→ Work required: Find the string "grandi" in the data, and copy out each line that has it.

[Dataset entries]
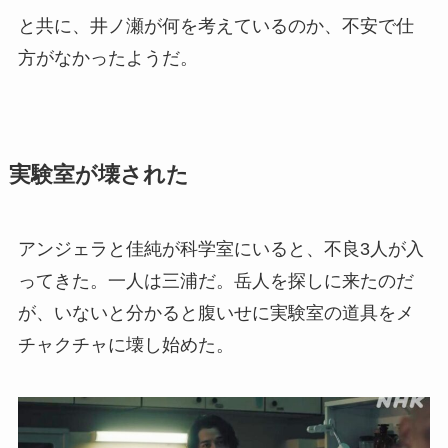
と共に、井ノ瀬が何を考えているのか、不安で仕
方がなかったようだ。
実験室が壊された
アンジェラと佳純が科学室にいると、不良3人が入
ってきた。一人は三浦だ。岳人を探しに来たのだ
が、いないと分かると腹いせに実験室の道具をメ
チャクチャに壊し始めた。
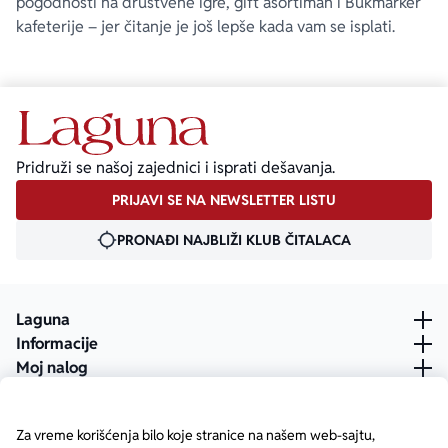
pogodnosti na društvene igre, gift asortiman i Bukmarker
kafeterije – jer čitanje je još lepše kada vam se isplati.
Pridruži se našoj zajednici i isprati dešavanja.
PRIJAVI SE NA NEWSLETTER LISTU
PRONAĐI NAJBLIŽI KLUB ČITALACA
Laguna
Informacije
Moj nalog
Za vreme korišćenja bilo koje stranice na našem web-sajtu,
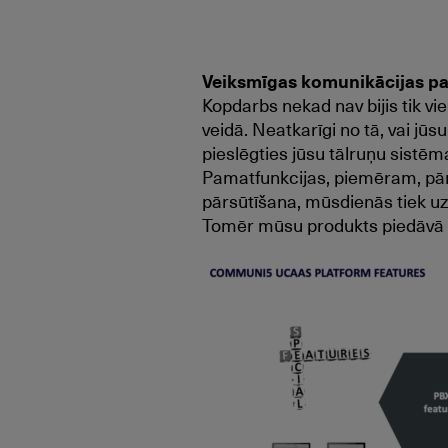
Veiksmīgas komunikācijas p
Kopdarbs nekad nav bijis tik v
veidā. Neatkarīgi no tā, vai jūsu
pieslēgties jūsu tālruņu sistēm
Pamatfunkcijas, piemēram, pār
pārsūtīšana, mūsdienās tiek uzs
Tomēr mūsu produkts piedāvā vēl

...

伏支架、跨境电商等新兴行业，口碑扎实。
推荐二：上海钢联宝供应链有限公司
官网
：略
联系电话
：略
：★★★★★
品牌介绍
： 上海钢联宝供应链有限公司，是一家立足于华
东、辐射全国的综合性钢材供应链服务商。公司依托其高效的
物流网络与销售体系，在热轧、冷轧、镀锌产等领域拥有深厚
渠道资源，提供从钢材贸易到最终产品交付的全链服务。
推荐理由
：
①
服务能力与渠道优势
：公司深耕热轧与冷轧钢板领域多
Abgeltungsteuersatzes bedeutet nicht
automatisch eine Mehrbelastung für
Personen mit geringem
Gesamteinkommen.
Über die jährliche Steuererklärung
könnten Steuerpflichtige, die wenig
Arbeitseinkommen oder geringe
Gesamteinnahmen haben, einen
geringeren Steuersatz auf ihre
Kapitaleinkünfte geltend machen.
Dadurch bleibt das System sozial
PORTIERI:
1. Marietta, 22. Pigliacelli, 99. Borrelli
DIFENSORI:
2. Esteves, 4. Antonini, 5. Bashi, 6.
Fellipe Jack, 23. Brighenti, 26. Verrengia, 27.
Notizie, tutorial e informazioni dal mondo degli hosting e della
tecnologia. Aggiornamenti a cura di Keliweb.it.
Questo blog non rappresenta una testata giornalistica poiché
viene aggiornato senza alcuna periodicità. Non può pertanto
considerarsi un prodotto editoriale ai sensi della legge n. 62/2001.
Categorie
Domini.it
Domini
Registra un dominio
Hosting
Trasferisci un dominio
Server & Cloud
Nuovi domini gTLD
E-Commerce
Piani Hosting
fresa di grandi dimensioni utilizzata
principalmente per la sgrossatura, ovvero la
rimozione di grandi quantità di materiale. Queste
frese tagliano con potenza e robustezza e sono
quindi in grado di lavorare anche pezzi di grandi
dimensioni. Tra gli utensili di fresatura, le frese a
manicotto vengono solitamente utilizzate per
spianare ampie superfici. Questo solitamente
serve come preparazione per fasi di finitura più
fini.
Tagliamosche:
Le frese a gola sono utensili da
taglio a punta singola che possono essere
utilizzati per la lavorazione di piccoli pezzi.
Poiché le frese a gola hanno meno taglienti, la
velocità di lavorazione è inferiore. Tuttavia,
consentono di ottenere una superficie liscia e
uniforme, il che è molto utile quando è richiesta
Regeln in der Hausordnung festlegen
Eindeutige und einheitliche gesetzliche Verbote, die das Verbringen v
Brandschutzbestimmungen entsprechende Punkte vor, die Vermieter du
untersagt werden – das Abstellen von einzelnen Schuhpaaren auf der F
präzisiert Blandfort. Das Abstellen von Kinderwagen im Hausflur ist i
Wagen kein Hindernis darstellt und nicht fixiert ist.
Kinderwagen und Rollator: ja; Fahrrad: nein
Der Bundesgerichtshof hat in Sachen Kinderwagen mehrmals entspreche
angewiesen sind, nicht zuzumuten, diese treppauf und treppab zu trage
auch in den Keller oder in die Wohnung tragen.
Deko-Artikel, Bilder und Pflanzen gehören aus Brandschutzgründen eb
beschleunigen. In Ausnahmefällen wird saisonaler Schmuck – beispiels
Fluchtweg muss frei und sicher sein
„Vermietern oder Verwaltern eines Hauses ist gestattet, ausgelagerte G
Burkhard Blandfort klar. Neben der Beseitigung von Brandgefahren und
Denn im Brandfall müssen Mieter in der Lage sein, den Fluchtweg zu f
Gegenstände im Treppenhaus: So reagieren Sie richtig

→ Expected answer:
fresa di grandi dimensioni utilizzata
rimozione di grandi quantità di materiale. Queste
quindi in grado di lavorare anche pezzi di grandi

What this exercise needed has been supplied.